Since she was a child, she dabbled in lettering and made the dive into type design four years ago through personal projects. After six years of working in digital design, she decided to pursue a freelance career where she will have more time to dedicate to her passion for type design. She is currently a mentee in the Alphabettes mentorship program. In the future, Emma hopes to have an independent type foundry that serves culturally-forward clients.
Amina Tayyub
Amina Tayyub is a designer from Islamabad, Pakistan now based in Houston, Texas. As in many parts of the world, art and design is not yet an established career path in Pakistan, but after taking some computer graphics courses, she entered the world of design and has never looked back. She studied Visual Communication at the Basel School of Design for her Master’s program, where she was introduced to typography. During this time, she also took Calligraphy and Type Design evening classes at Schule für Gestaltung Basel (SfG), and later moved to New York to enroll in Type@Cooper’s Condensed Program. As a bilingual woman, she is interested in studying how techniques from Latin letters can be applied to the Arabic script for the development of Urdu typefaces. Her goal is to open her own type foundry to develop Nastaʼlīq-style Arabic typefaces that are used in Pakistan.
Keya Vadgama
Keya Vadgama is a type designer and educator whose background spans four continents and five countries. Throughout her journey, Keya has searched for a type design education that goes beyond a Western-centric curriculum. While at the York/Sheridan Design program in Toronto, she designed a Gujarati typeface and studied the development of the script. Her professor Renée Alleyn championed the inclusion of non-Latin type design in the curriculum, which was a transformative moment that led her to develop an interest in Indian type design. She attended the Type@Cooper Condensed program where she designed a typeface inspired by Gujarati bandhani textiles and was recognized as an emerging type designer at ATypI Montréal 2017.

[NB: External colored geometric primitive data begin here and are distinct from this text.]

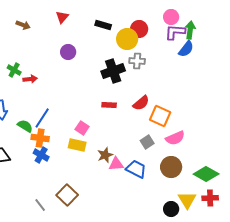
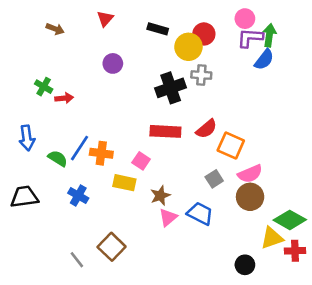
red rectangle: (109, 105) -> (165, 131), size x1.6
pink square: (82, 128) -> (141, 161), moved
orange cross: (40, 138) -> (101, 153), moved
pink triangle: (116, 164) -> (168, 217), moved, turned -35
brown circle: (171, 167) -> (250, 197), moved
yellow triangle: (187, 200) -> (272, 238), moved, turned 42

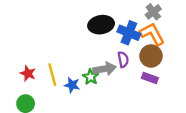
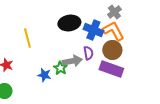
yellow line: (52, 75) -> (27, 38), moved
purple rectangle: (150, 78) -> (111, 69), size x1.6

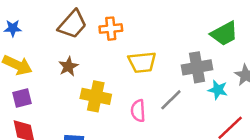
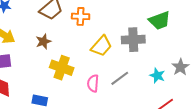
green trapezoid: (224, 34) -> (160, 20), moved
yellow trapezoid: (142, 62) -> (101, 46), turned -50
gray cross: (197, 67) -> (133, 40), moved

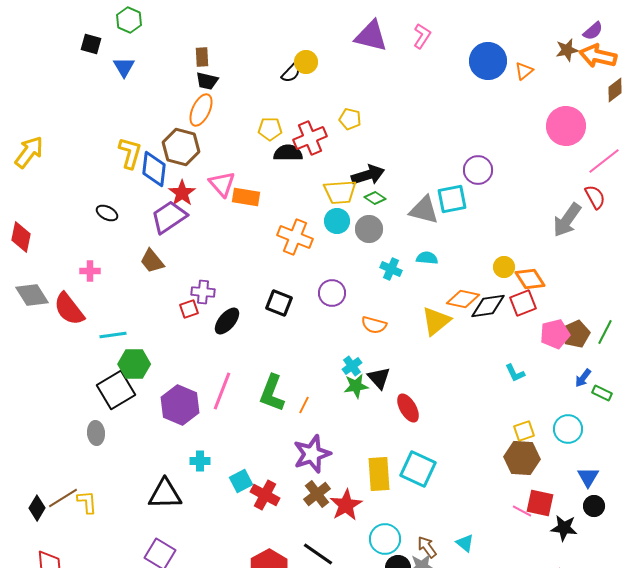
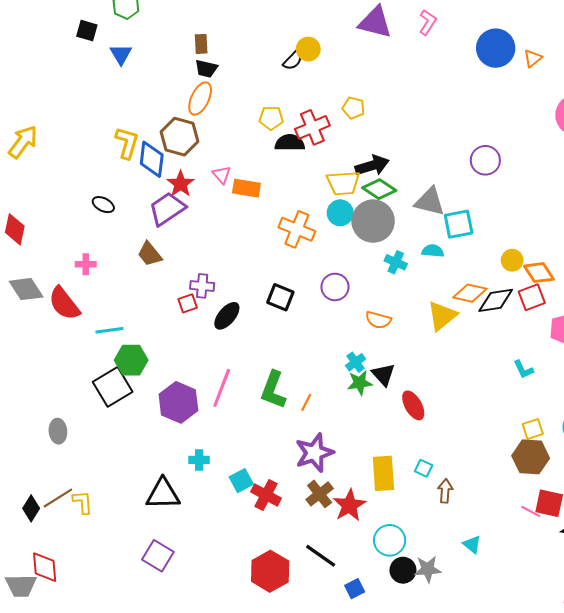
pink triangle: (222, 184) -> (222, 175), size x0.7
green diamond: (375, 198) -> (379, 189), size x1.5
cyan square: (452, 199) -> (459, 224), moved
gray circle: (369, 229) -> (373, 221), size x1.5
gray ellipse: (96, 433) -> (58, 431), moved
cyan square: (418, 469) -> (424, 468), size x0.5
brown arrow: (427, 547) -> (445, 491), moved, turned 40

This year, Keya will graduate from the University of Reading in England with a Master’s in Type Design. She hopes to continue designing multi-script type families that harmonize cultural traditions with contemporary trends, and shifting Western-centric type design discourse towards one that is more inclusive of global and socio-economic perspectives. In the fall, she will be interning at BlackFoundry.
Samar Zureik
Samar Zureik is a graphic designer and illustrator from Jordan, and currently based in Helsinki. Her interest to pursue typeface design was initially sparked by a fascination with Arabic calligraphy. She has trained with Riad Tabbal, an esteemed calligrapher in Jordan and continues to practice in her free time. She is interested in achieving the visual consistencies between Arabic and Latin typography.
After participating in the TypeParis summer program in 2015, Samar felt that a whole new world was opened up to her, and she craved to learn even more to improve her typeface design skills. She enrolled in the program at ESAD Type at the Amiens School of Art & Design in France, and graduated this year in 2020, designing a multi-script typeface intended for official documents. She also received her MA in Visual Communication Design in Aalto University, Finland in June 2020. She is now working on a Tirhal bilingual typeface of Arabic and Latin, and aims to get it published soon.